E lo stesso discorso vale per Torino, dove l’Appendino avrà il compito di affermare l’indipendenza da quel che resta del potere del mondo Fiat e dalla ramificata e capillare rete di controllo nelle municipalizzate del vecchio Pci.
Chiara ha le idee chiare, e non è un gioco di parole. Ha immediatamente chiesto le dimissioni di Francesco Profumo da presidente della Compagnia di San Paolo, la cassaforte della città. Cosi come quelle di Paolo Peveraro, presidente dell’Iren, una società per azioni operante in particolare nella produzione e distribuzione di energia elettrica. Rompere con vecchie dinamiche, un forte sistema di potere che dura da sempre, il valzer di nomine targate Pd. Peveraro ha sostituito Profumo all’Iren che ha sostituito Chiamparino (sindaco prima di Fassino) alla compagnia San Paolo che è andato a fare il presidente della Regione. Ma potrebbe essere una vera rivoluzione. In partenza sono anche Gianmarco Montanari, city manager (203.615 euro lordi l’anno), il portavoce di Fassino, Gianni Giovannetti (138. 560 euro l’anno), il dirigente ai Grandi progetti urbani Anna Prat (91.330 euro l’anno) un incarico che andrebbe soppresso.

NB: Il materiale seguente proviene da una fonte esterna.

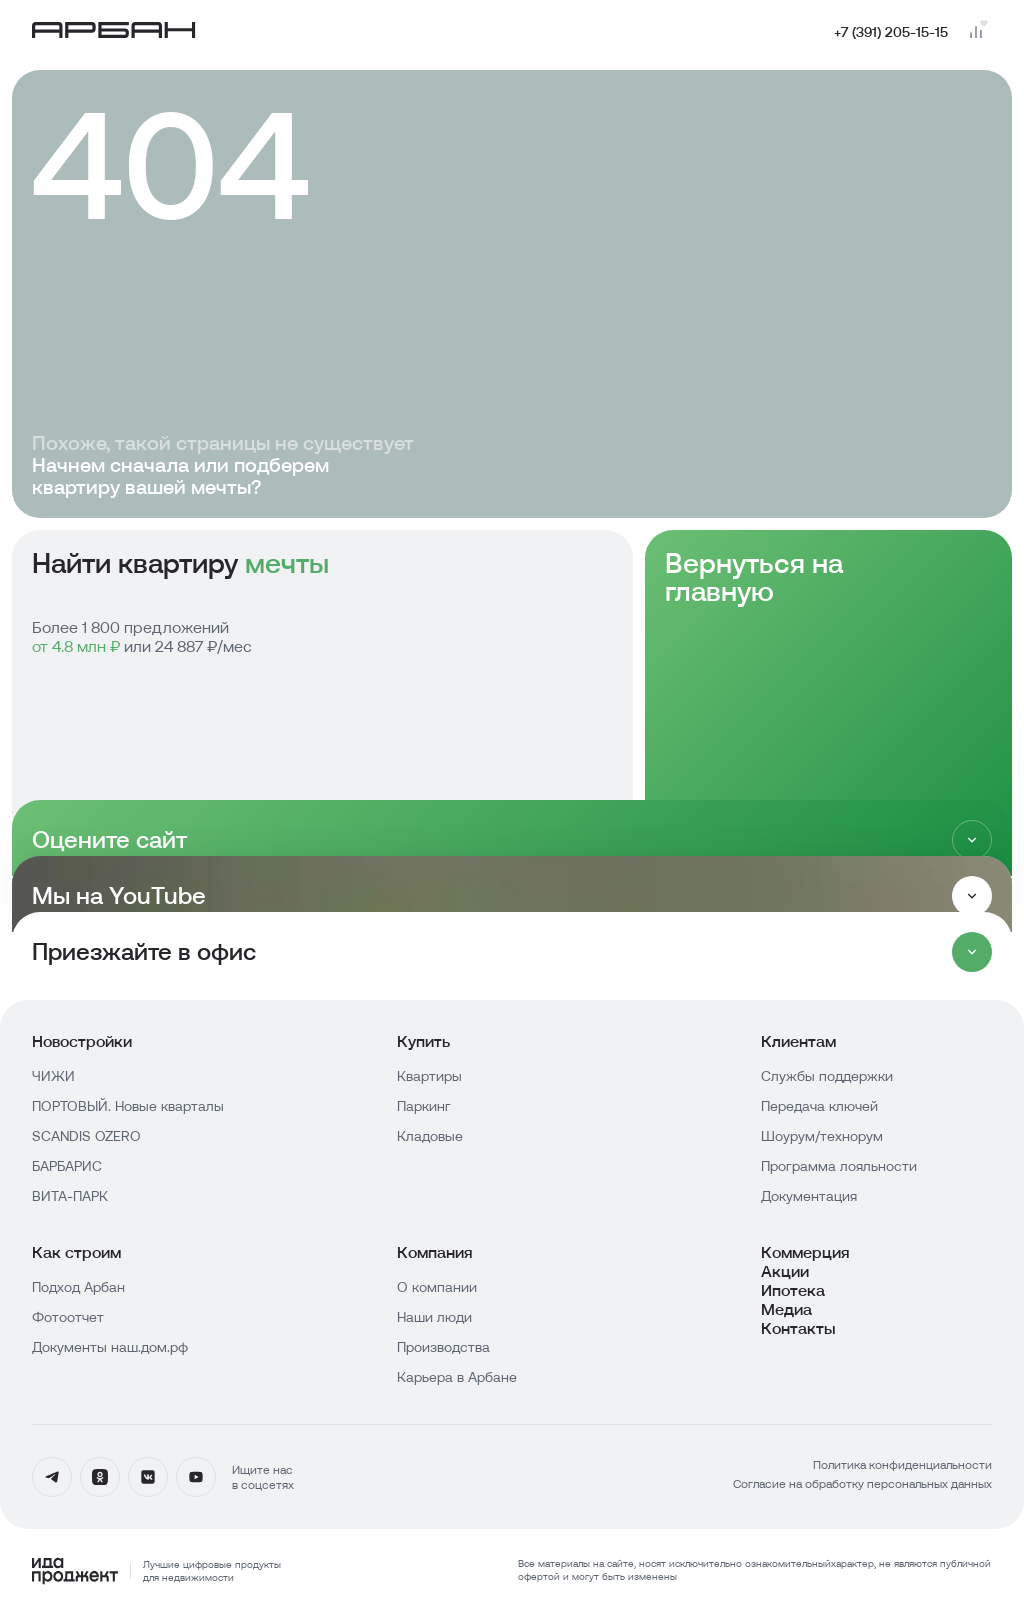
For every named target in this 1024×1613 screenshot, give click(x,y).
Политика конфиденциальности (902, 1464)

Un poltronificio collaudato, un giro chiuso, le mani sulla città. Ed allora che fa la bocconiana (laurea sulla Juve: calcio e conti da quadrare) Appendino? Per la composizione di parte della sua giunta ha indetto una sorta di bando, una chiamata pubblica per selezionare i “migliori”.
E non bisogna essere pentastellati, basta non essere iscritti a nessun partito politico e non aver partecipato a competizioni elettorali in liste concorrenti al Movimento 5 Stelle negli ultimi quattro anni. Insomma non siamo proprio alla demarchia, ma siamo, più o meno, su quella strada.
Due ragazze normali, niente di speciale, che avranno mille problemi da affrontare e chissà se ce la faranno, due ragazze ricche sino ad ora di buonsenso e senso pratico. I torinesi stanno pagando ancora le Olimpiadi invernali del 2006, i romani devono ancora regolare i debiti per qualche esproprio di terreno delle Olimpiadi 1960 e dei Mondiali di calcio 1990. Roma ha le tasse locali più alte di Italia, Torino ha dovuto tenerle al livello massimo ordinario. Dovevano schierarsi con le Olimpiadi, aggregarsi al partito del debito?
Matte si, ma fino ad un certo punto. Sospinte da una lucida follia e pazze di gioia per l’avventura che stanno per iniziare. Una carica esplosiva palpabile, forse vincente. Ricordano in qualche modo le protagoniste di “La pazza gioia”. Profumo di donna, è la nuova politica. In fondo sembra un film.
complimenti per l’articolo “profumo di donna”.
Non ho letto ancora gli altri ma mi accingo a farlo.